1865
Approved by Congress on January 31, 1865 and ratified by the states on December 6, 1865, the Thirteenth Amendment abolished the practice of slavery except as a punishment for crime in the United States and bestowed Congress with broad powers to ensure the amendment's enforcement.
At its inception, the American Civil War was portrayed by leaders on both sides primarily as a political conflict. For over fifty years, the issue of slavery in the United States, however,; engendered a sectional schism between the North and the South that became so deep that the two sides could no longer peacefully coexist. When Southern states began leaving the Union on December 20, 1860, their secessionist leaders asserted that they were exercising their inherent right to leave an alliance of states based on the "consent of the governed." Unionists, including president-elect Abraham Lincoln, painted the conflict as a rebellion against the United States government. For them, the war was about preserving the Union.
When war erupted in April 1861, many Northerners believed that the conflict, like other early American rebellions (e.g., Shays' Rebellion, the Whiskey Rebellion, Fries's Rebellion, and the Dorr Rebellion) would be short-lived. They reasoned that newly-forming Confederate States of America stood little chance against the industrial might of the more densely populated North. Despite an embarrassing defeat at the Battle of Bull Run I, predictions of an early Union victory seemed accurate by June 1862. With Major General George B. McClellan's Army of the Potomac camped within site of the church spires of Richmond, Virginia, the fall of the Confederate capital seemed inevitable. Events soon proved that conclusion to be incorrect.
As the war dragged on, Federal officials stepped up their efforts to deprive the Confederacy of services being rendered by slaves. As early as August 6, 1861, Congress passed the First Confiscation Act conferring "contraband" status on slaves being used in direct support of the Confederate war effort. In effect, the bill made slaves captured by Union armies the property of the U.S government, much like any other contraband captured during combat.
On March 13, 1862, Congress strengthened the intent of the First Confiscation Act by enacting an article of war that stated:
All officers or persons in the military or naval service of the United States are prohibited from employing any of the forces under their respective commands for the purpose of returning fugitives from service or labor, who may have escaped from any persons to whom such service or labor is claimed to be due, and any officer who shall be found guilty by a court-martial of violating this article shall be dismissed from the service.

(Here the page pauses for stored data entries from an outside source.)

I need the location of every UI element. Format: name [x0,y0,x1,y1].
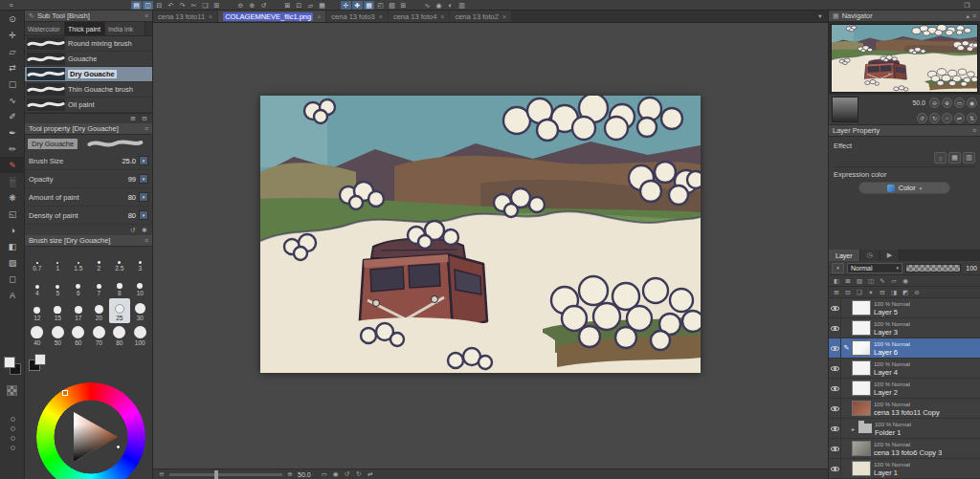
layer-visibility-toggle[interactable] [829,318,841,337]
rotate-right-icon[interactable]: ↻ [929,113,940,123]
flip-horizontal-icon[interactable]: ⇄ [366,470,375,479]
auto-select-tool[interactable]: ∿ [0,92,25,108]
rotate-left-icon[interactable]: ↺ [917,113,927,123]
snap-to-ruler-icon[interactable]: ✛ [341,1,351,10]
move-canvas-tool[interactable]: ✛ [0,27,25,43]
brush-size-80[interactable]: 80 [109,323,130,348]
workspace-icon[interactable]: ❐ [962,1,972,10]
delete-subtool-icon[interactable]: ⊟ [140,115,149,123]
brush-size-70[interactable]: 70 [89,323,110,348]
layer-filter-dropdown[interactable]: ▾ [832,263,844,273]
brush-size-4[interactable]: 4 [27,273,48,298]
saturation-value-triangle[interactable] [60,406,122,468]
close-tab-icon[interactable]: × [379,13,383,20]
flip-vertical-icon[interactable]: ⇅ [967,113,977,123]
blend-mode-dropdown[interactable]: Normal ▾ [847,263,902,273]
brush-item-thin-gouache-brush[interactable]: Thin Gouache brush [25,82,152,98]
layer-visibility-toggle[interactable] [829,439,841,458]
canvas-document[interactable] [260,96,701,373]
mesh-transform-icon[interactable]: ▧ [387,1,397,10]
brush-item-round-mixing-brush[interactable]: Round mixing brush [25,36,152,52]
close-tab-icon[interactable]: × [502,13,506,20]
zoom-slider-handle[interactable] [214,470,218,479]
layer-row-folder-1[interactable]: ▸100 % NormalFolder 1 [829,419,980,439]
tab-list-icon[interactable]: ▾ [815,12,825,21]
layer-opacity-slider[interactable] [905,264,961,272]
subtool-tab-india-ink[interactable]: India ink [105,22,145,35]
grid-icon[interactable]: ▦ [317,1,327,10]
stabilization-icon[interactable]: ∿ [422,1,433,10]
brush-size-12[interactable]: 12 [27,298,48,323]
ruler-icon[interactable]: ▱ [305,1,316,10]
set-as-draft-icon[interactable]: ✎ [878,276,887,285]
close-tab-icon[interactable]: × [440,13,444,20]
actual-size-icon[interactable]: ◉ [967,98,977,108]
brush-size-1[interactable]: 1 [48,249,69,273]
move-layer-tool[interactable]: ⇄ [0,59,25,76]
transparent-color-swatch[interactable] [7,385,17,396]
fit-to-window-icon[interactable]: ▭ [954,98,965,108]
zoom-out-icon[interactable]: ⊖ [157,470,167,479]
layer-row-cena-13-foto6-copy-3[interactable]: 100 % Normalcena 13 foto6 Copy 3 [829,439,980,459]
airbrush-tool[interactable]: ░ [0,173,25,189]
brush-size-40[interactable]: 40 [27,323,48,348]
brush-size-60[interactable]: 60 [68,323,89,348]
history-tab[interactable]: ◷ [860,250,880,261]
lock-transparent-pixels-icon[interactable]: ▨ [855,276,864,285]
text-tool[interactable]: A [0,287,25,303]
navigator-overview-thumbnail[interactable] [832,97,858,122]
brush-size-17[interactable]: 17 [68,298,89,323]
layer-row-cena-13-foto11-copy[interactable]: 100 % Normalcena 13 foto11 Copy [829,399,980,419]
param-stepper[interactable]: ▾ [139,156,148,165]
invert-selection-icon[interactable]: ⊡ [294,1,304,10]
open-file-icon[interactable]: ◫ [143,1,153,10]
document-tab-cena-13-foto3[interactable]: cena 13 foto3× [326,11,388,22]
brush-item-gouache[interactable]: Gouache [25,52,152,67]
merge-down-icon[interactable]: ⊟ [878,288,887,296]
new-canvas-icon[interactable]: ▤ [131,1,142,10]
new-vector-layer-icon[interactable]: ⊡ [843,288,853,296]
foreground-color-swatch[interactable] [4,357,15,368]
fit-to-screen-icon[interactable]: ▭ [320,470,329,479]
brush-size-20[interactable]: 20 [89,298,110,323]
paste-icon[interactable]: ⊞ [212,1,222,10]
layer-visibility-toggle[interactable] [829,359,841,378]
brush-size-30[interactable]: 30 [130,298,151,323]
layer-color-effect-icon[interactable]: ▥ [963,152,975,163]
material-palette-icon[interactable]: ▥ [457,1,467,10]
zoom-out-icon[interactable]: ⊖ [929,98,940,108]
ruler-icon-icon[interactable]: ▱ [889,276,899,285]
redo-icon[interactable]: ↷ [177,1,188,10]
rotate-left-icon[interactable]: ↺ [343,470,352,479]
new-raster-layer-icon[interactable]: ⊞ [832,288,841,296]
layer-visibility-toggle[interactable] [829,298,841,317]
brush-size-8[interactable]: 8 [109,273,130,298]
blend-tool[interactable]: ◑ [0,222,25,238]
layer-row-layer-3[interactable]: 100 % NormalLayer 3 [829,318,980,338]
panel-menu-icon[interactable]: ≡ [145,125,148,132]
zoom-out-icon[interactable]: ⊖ [235,1,246,10]
brush-size-1-5[interactable]: 1.5 [68,249,89,273]
select-layer-icon[interactable]: ⊞ [398,1,409,10]
close-tab-icon[interactable]: × [209,13,212,20]
gradient-tool[interactable]: ▨ [0,254,25,271]
expression-color-dropdown[interactable]: Color ▾ [858,182,950,194]
brush-item-oil-paint[interactable]: Oil paint [25,98,152,113]
tone-effect-icon[interactable]: ▦ [948,152,961,163]
pencil-tool[interactable]: ✏ [0,141,25,157]
selection-tool[interactable]: ▢ [0,76,25,92]
reset-rotation-icon[interactable]: ⌂ [942,113,952,123]
reference-layer-icon[interactable]: ◉ [434,1,444,10]
brush-size-6[interactable]: 6 [68,273,89,298]
layer-row-layer-6[interactable]: ✎100 % NormalLayer 6 [829,338,980,359]
show-palette-settings-icon[interactable]: ✱ [140,226,149,234]
create-layer-mask-icon[interactable]: ◨ [889,288,899,296]
copy-icon[interactable]: ❏ [200,1,211,10]
deselect-icon[interactable]: ⊠ [282,1,293,10]
brush-size-50[interactable]: 50 [48,323,69,348]
layer-visibility-toggle[interactable] [829,379,841,398]
fill-tool[interactable]: ◧ [0,238,25,254]
close-tab-icon[interactable]: × [317,13,321,20]
brush-size-2-5[interactable]: 2.5 [109,249,130,273]
layer-tab[interactable]: Layer [829,250,860,261]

As the Union's fortunes on the battlefield languished, the claim that emancipation would strengthen the federal war effort became increasingly compelling. By early July, President Lincoln was already drafting a presidential proclamation for general emancipation. At a cabinet meeting on July 22, 1862, the president formally introduced the idea. Lincoln was not seeking guidance or approval regarding his decision; his mind was already fixed. Secretary of the Navy Gideon Welles recalled, the president stated that he, "had made a covenant with God. . . . that if the army drove the enemy from Maryland he would issue his Emancipation Proclamation." According to Welles, Lincoln presented emancipation as "a military necessity, absolutely essential to the preservation of the Union. We must free the slaves or be ourselves subdued. The slaves were undeniably an element of strength to those who had their service, and we must decide whether that element should be with us or against us." The only item open to discussion was the timing of the announcement of the president's decision. Lincoln agreed with Secretary of State William H. Seward's suggestion that the decision not be made public until it could be backed by a major Union military victory on the battlefield.

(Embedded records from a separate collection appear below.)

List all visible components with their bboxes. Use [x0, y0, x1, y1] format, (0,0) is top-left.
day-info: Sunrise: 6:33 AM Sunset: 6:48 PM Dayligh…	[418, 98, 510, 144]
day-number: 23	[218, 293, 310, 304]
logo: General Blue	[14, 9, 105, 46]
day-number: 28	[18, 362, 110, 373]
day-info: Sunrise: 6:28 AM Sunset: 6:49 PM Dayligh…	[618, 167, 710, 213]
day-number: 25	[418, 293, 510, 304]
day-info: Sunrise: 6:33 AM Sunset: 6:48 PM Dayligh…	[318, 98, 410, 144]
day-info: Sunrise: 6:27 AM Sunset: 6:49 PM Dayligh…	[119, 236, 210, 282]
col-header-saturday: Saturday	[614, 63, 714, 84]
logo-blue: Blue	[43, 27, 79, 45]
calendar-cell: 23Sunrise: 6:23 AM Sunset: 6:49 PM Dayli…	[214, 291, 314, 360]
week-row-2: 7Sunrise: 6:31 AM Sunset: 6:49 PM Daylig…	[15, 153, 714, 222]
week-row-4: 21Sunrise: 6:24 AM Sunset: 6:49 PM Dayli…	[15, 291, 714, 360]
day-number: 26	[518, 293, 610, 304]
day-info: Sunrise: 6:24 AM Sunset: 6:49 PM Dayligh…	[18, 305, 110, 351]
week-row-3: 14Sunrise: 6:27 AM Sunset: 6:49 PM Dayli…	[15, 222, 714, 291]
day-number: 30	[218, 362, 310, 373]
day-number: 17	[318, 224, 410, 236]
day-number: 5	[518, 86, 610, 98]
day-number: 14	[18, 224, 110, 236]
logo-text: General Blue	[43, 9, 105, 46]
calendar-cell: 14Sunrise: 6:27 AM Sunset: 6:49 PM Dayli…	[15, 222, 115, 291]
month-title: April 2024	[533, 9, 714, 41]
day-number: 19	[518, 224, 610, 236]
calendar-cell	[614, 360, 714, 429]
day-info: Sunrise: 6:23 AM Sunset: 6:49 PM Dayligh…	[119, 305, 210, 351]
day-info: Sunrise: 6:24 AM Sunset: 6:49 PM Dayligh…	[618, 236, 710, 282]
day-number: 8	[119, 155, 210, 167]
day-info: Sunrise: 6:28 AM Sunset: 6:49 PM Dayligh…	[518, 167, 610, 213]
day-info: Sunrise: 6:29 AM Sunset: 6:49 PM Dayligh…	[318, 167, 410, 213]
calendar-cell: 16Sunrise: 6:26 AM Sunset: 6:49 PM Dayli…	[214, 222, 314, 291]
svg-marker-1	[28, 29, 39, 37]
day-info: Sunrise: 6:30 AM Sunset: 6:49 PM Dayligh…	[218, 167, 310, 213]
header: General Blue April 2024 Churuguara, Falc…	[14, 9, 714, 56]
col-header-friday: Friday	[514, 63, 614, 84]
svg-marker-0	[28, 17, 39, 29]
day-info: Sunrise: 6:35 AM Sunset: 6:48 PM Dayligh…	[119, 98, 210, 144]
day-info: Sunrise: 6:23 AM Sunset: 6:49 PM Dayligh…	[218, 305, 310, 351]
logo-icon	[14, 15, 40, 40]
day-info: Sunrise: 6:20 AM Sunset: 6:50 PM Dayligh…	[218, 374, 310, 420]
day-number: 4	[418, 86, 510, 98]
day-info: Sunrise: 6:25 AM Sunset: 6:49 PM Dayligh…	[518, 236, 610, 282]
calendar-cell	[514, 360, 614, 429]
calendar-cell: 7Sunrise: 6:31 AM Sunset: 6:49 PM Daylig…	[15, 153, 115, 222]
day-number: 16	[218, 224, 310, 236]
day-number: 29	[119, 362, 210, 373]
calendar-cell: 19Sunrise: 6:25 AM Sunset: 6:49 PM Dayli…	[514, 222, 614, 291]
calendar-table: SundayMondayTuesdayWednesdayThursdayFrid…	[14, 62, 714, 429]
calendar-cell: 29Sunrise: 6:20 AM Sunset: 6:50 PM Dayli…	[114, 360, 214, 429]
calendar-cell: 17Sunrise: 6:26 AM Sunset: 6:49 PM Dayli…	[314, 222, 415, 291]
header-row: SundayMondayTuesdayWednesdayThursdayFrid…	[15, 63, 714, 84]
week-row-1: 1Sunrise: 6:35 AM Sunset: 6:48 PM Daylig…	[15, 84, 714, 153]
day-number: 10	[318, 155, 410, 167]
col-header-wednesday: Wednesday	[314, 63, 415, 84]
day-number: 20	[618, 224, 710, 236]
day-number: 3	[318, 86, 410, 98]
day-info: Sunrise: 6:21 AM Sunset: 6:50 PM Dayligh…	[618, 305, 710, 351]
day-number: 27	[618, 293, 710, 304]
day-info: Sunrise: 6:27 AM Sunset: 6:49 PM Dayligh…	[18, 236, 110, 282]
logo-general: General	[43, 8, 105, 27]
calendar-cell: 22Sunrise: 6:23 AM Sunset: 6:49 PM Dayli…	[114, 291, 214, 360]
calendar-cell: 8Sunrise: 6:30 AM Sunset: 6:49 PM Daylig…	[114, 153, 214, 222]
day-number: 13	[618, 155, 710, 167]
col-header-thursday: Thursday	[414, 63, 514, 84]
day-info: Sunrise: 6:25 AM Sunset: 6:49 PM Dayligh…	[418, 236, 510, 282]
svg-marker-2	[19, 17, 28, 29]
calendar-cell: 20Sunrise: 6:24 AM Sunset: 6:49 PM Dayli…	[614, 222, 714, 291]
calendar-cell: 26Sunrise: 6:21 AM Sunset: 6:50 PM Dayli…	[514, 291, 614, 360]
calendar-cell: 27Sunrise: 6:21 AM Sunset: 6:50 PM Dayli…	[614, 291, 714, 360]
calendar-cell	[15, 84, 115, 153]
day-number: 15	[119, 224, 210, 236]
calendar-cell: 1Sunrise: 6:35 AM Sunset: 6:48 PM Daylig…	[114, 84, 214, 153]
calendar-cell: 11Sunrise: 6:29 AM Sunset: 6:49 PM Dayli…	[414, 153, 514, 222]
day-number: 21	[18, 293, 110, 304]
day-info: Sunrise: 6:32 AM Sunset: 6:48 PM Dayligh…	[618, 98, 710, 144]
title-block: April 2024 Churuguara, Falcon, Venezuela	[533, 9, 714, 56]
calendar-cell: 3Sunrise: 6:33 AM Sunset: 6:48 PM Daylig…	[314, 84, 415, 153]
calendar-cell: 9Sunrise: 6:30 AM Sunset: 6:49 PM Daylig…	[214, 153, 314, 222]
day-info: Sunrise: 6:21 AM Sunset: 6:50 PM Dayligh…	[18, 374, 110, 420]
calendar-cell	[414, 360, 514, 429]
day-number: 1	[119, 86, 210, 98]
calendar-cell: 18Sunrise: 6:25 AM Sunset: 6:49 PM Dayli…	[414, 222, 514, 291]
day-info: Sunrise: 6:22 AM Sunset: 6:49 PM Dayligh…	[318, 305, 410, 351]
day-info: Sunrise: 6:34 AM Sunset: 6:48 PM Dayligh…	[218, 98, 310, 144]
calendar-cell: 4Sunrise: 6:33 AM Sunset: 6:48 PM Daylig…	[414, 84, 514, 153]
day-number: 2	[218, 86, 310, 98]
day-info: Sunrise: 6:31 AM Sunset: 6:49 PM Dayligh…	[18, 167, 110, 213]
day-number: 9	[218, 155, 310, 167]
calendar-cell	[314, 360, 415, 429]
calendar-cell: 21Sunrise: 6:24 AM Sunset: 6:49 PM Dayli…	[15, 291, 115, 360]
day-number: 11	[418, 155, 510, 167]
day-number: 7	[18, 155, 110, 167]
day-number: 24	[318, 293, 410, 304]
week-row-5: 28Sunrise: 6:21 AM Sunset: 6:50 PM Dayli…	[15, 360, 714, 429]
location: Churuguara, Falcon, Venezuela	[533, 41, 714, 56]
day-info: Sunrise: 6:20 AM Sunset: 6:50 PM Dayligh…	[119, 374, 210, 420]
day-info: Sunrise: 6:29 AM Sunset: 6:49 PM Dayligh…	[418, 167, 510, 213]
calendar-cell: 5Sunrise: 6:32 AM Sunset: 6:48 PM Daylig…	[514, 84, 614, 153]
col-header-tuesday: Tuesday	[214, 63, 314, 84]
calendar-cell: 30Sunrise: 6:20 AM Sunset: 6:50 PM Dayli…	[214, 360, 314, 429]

The president had to wait nearly two months for the battlefield victory that he needed. On September 17, 1862, the Army of the Potomac and the Army of Northern Virginia engaged each other near Sharpsburg, Maryland. In the bloodiest single day of fighting in the American Civil War, the Battle of Antietam ended in a tactical draw. Still, the Union was able to claim a strategic victory when Confederate General Robert E. Lee decided to withdraw his forces from Maryland two days after the battle. On September 22, 1862, Lincoln signed the Preliminary Emancipation Proclamation.
Calling upon his authority as President of the United States and Commander-in-Chief of the Army and Navy, Lincoln proclaimed:
That on the first day of January in the year of our Lord, one thousand eight hundred and sixty-three, all persons held as slaves within any State, or designated part of a State, the people whereof shall then be in rebellion against the United States shall be then, thenceforward, and forever free; and the executive government of the United States, including the military and naval authority thereof, will recognize and maintain the freedom of such persons, and will do no act or acts to repress such persons, or any of them, in any efforts they may make for their actual freedom.

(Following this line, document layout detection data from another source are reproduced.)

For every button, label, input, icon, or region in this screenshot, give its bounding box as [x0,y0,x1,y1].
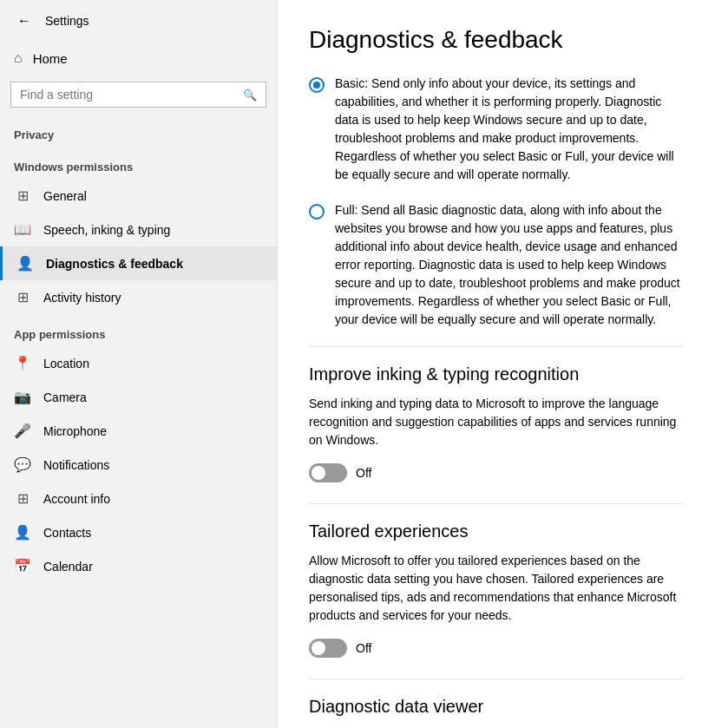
diagnostics-icon: 👤 [16,255,34,272]
home-icon: ⌂ [14,50,23,66]
app-title: Settings [45,14,89,28]
titlebar: ← Settings [0,0,277,42]
privacy-header: Privacy [0,115,277,147]
sidebar-item-notifications[interactable]: 💬 Notifications [0,448,277,482]
radio-basic-text: Basic: Send only info about your device,… [335,75,684,184]
sidebar-item-label: General [43,189,87,203]
toggle-inking-label: Off [356,466,371,480]
notifications-icon: 💬 [14,456,31,473]
sidebar-item-home[interactable]: ⌂ Home [0,42,277,75]
divider-3 [309,679,684,679]
sidebar-item-location[interactable]: 📍 Location [0,346,277,380]
microphone-icon: 🎤 [14,423,31,439]
inking-section-title: Improve inking & typing recognition [309,364,684,384]
general-icon: ⊞ [14,187,31,204]
camera-icon: 📷 [14,389,31,405]
app-permissions-header: App permissions [0,314,277,346]
toggle-inking[interactable] [309,463,347,482]
activity-icon: ⊞ [14,289,31,305]
calendar-icon: 📅 [14,558,31,574]
page-title: Diagnostics & feedback [309,26,684,54]
sidebar-item-label: Activity history [43,291,121,305]
sidebar-item-label: Diagnostics & feedback [46,257,183,271]
toggle-tailored-row: Off [309,639,684,658]
radio-full-text: Full: Send all Basic diagnostic data, al… [335,201,684,329]
radio-basic-button[interactable] [309,77,325,93]
toggle-tailored[interactable] [309,639,347,658]
toggle-tailored-label: Off [356,641,371,655]
back-button[interactable]: ← [14,10,35,32]
sidebar-item-account[interactable]: ⊞ Account info [0,482,277,515]
home-label: Home [33,51,68,66]
sidebar-item-label: Contacts [43,526,91,540]
toggle-inking-row: Off [309,463,684,482]
sidebar-item-microphone[interactable]: 🎤 Microphone [0,414,277,448]
sidebar-item-general[interactable]: ⊞ General [0,179,277,213]
sidebar-item-activity[interactable]: ⊞ Activity history [0,280,277,314]
account-icon: ⊞ [14,490,31,507]
sidebar-item-calendar[interactable]: 📅 Calendar [0,549,277,583]
radio-basic-item: Basic: Send only info about your device,… [309,75,684,184]
sidebar-item-speech[interactable]: 📖 Speech, inking & typing [0,213,277,246]
sidebar-item-label: Speech, inking & typing [43,223,170,237]
sidebar-item-diagnostics[interactable]: 👤 Diagnostics & feedback [0,246,277,280]
tailored-section-title: Tailored experiences [309,521,684,541]
divider-2 [309,503,684,504]
radio-full-item: Full: Send all Basic diagnostic data, al… [309,201,684,329]
search-icon: 🔍 [243,89,257,102]
sidebar-item-camera[interactable]: 📷 Camera [0,380,277,414]
tailored-section-desc: Allow Microsoft to offer you tailored ex… [309,552,684,625]
sidebar: ← Settings ⌂ Home 🔍 Privacy Windows perm… [0,0,278,728]
divider-1 [309,346,684,347]
viewer-section-title: Diagnostic data viewer [309,697,684,717]
sidebar-item-contacts[interactable]: 👤 Contacts [0,515,277,549]
contacts-icon: 👤 [14,524,31,541]
sidebar-item-label: Microphone [43,424,107,438]
search-box: 🔍 [10,82,266,108]
location-icon: 📍 [14,355,31,371]
sidebar-item-label: Camera [43,390,87,404]
search-container: 🔍 [0,75,277,115]
main-content: Diagnostics & feedback Basic: Send only … [278,0,715,728]
sidebar-item-label: Location [43,357,89,371]
radio-full-button[interactable] [309,204,325,220]
sidebar-item-label: Calendar [43,560,93,574]
inking-section-desc: Send inking and typing data to Microsoft… [309,395,684,449]
speech-icon: 📖 [14,221,31,238]
windows-permissions-header: Windows permissions [0,147,277,179]
sidebar-item-label: Account info [43,492,110,506]
search-input[interactable] [20,88,236,102]
sidebar-item-label: Notifications [43,458,109,472]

On January 1, 1863, Lincoln signed the final version of his executive order known as the Emancipation Proclamation. The final draft freed few, if any, slaves since it applied only to areas in rebellion, where the government had no effective authority. Although applauded by many abolitionists, the document did not go far enough to appease others who had been clamoring for blanket emancipation since before the beginning of the Civil War. Some, including Lincoln, had concerns about how the courts would interpret the constitutionality of the order, especially after the Civil War ended. Gradually, they came to insist that the only ironclad means to rid the nation of slavery forever was to amend the Constitution.
As early as December 1863, Ohio Republican Congressman James Ashley proposed a constitutional amendment to ban slavery in the United States. In January 1864, Missouri Senator John B. Henderson introduced a joint congressional resolution to abolish slavery. A month later, Massachusetts Senator Charles Sumner recommended similar legislation. On February 11, 1864, Illinois Senator Lyman Trumbull guided a bill through the Judiciary Committee that eventually was to become the Thirteenth Amendment to the United States Constitution. Trumbull introduced the proposal on the floor on March 28. After less than two weeks of debate, on April 8, the Senate approved the bill thirty-eight to six, a margin of eight votes more than the constitutionally required two-thirds majority.
On June 7, a coalition of mainstream Republicans and War Democrats, known as the National Union Party, met in Baltimore and nominated President Lincoln for a second term. The party's platform included a plank calling for the "utter and complete extirpation" of slavery "from the soil of the Republic." In an attempt to build party unity and bolster support for the war, the delegates nominated a War Democrat, former Tennessee Senator Andrew Johnson, for vice-president. Johnson's presence on the ticket apparently did little to arouse support for abolition among Democratic Congressmen. One week later, on June 15, the House rejected a measure identical to the Senate resolution to free the slaves. The vote of ninety-three yeas to sixty-five nays failed to achieve the required two-thirds majority for proposals to amend the Constitution. Indicative of the partisan split over the resolution, only four Democrats voted in favor of it.
On November 8, 1864 President Lincoln received a vote of confidence from the American electorate, easily defeating Democratic challenger George B. McClellan in the presidential race. Lincoln interpreted his reelection as a mandate for abolition. Referring to the election results during his annual message to Congress on December 6, Lincoln contended that "It is the voice of the people now for the first time heard upon the question." Arguing that the "intervening election shows almost certainly that the next Congress will pass the measure if this does not," Lincoln urged the lame-duck Congress to reconsider the "passage of the measure at the present session." The members of the House did more than reconsider. On January 31, 1865, by a vote of 119 to fifty-six (two votes more than the constitutionally required two-thirds majority) they endorsed the proposed Thirteenth Amendment.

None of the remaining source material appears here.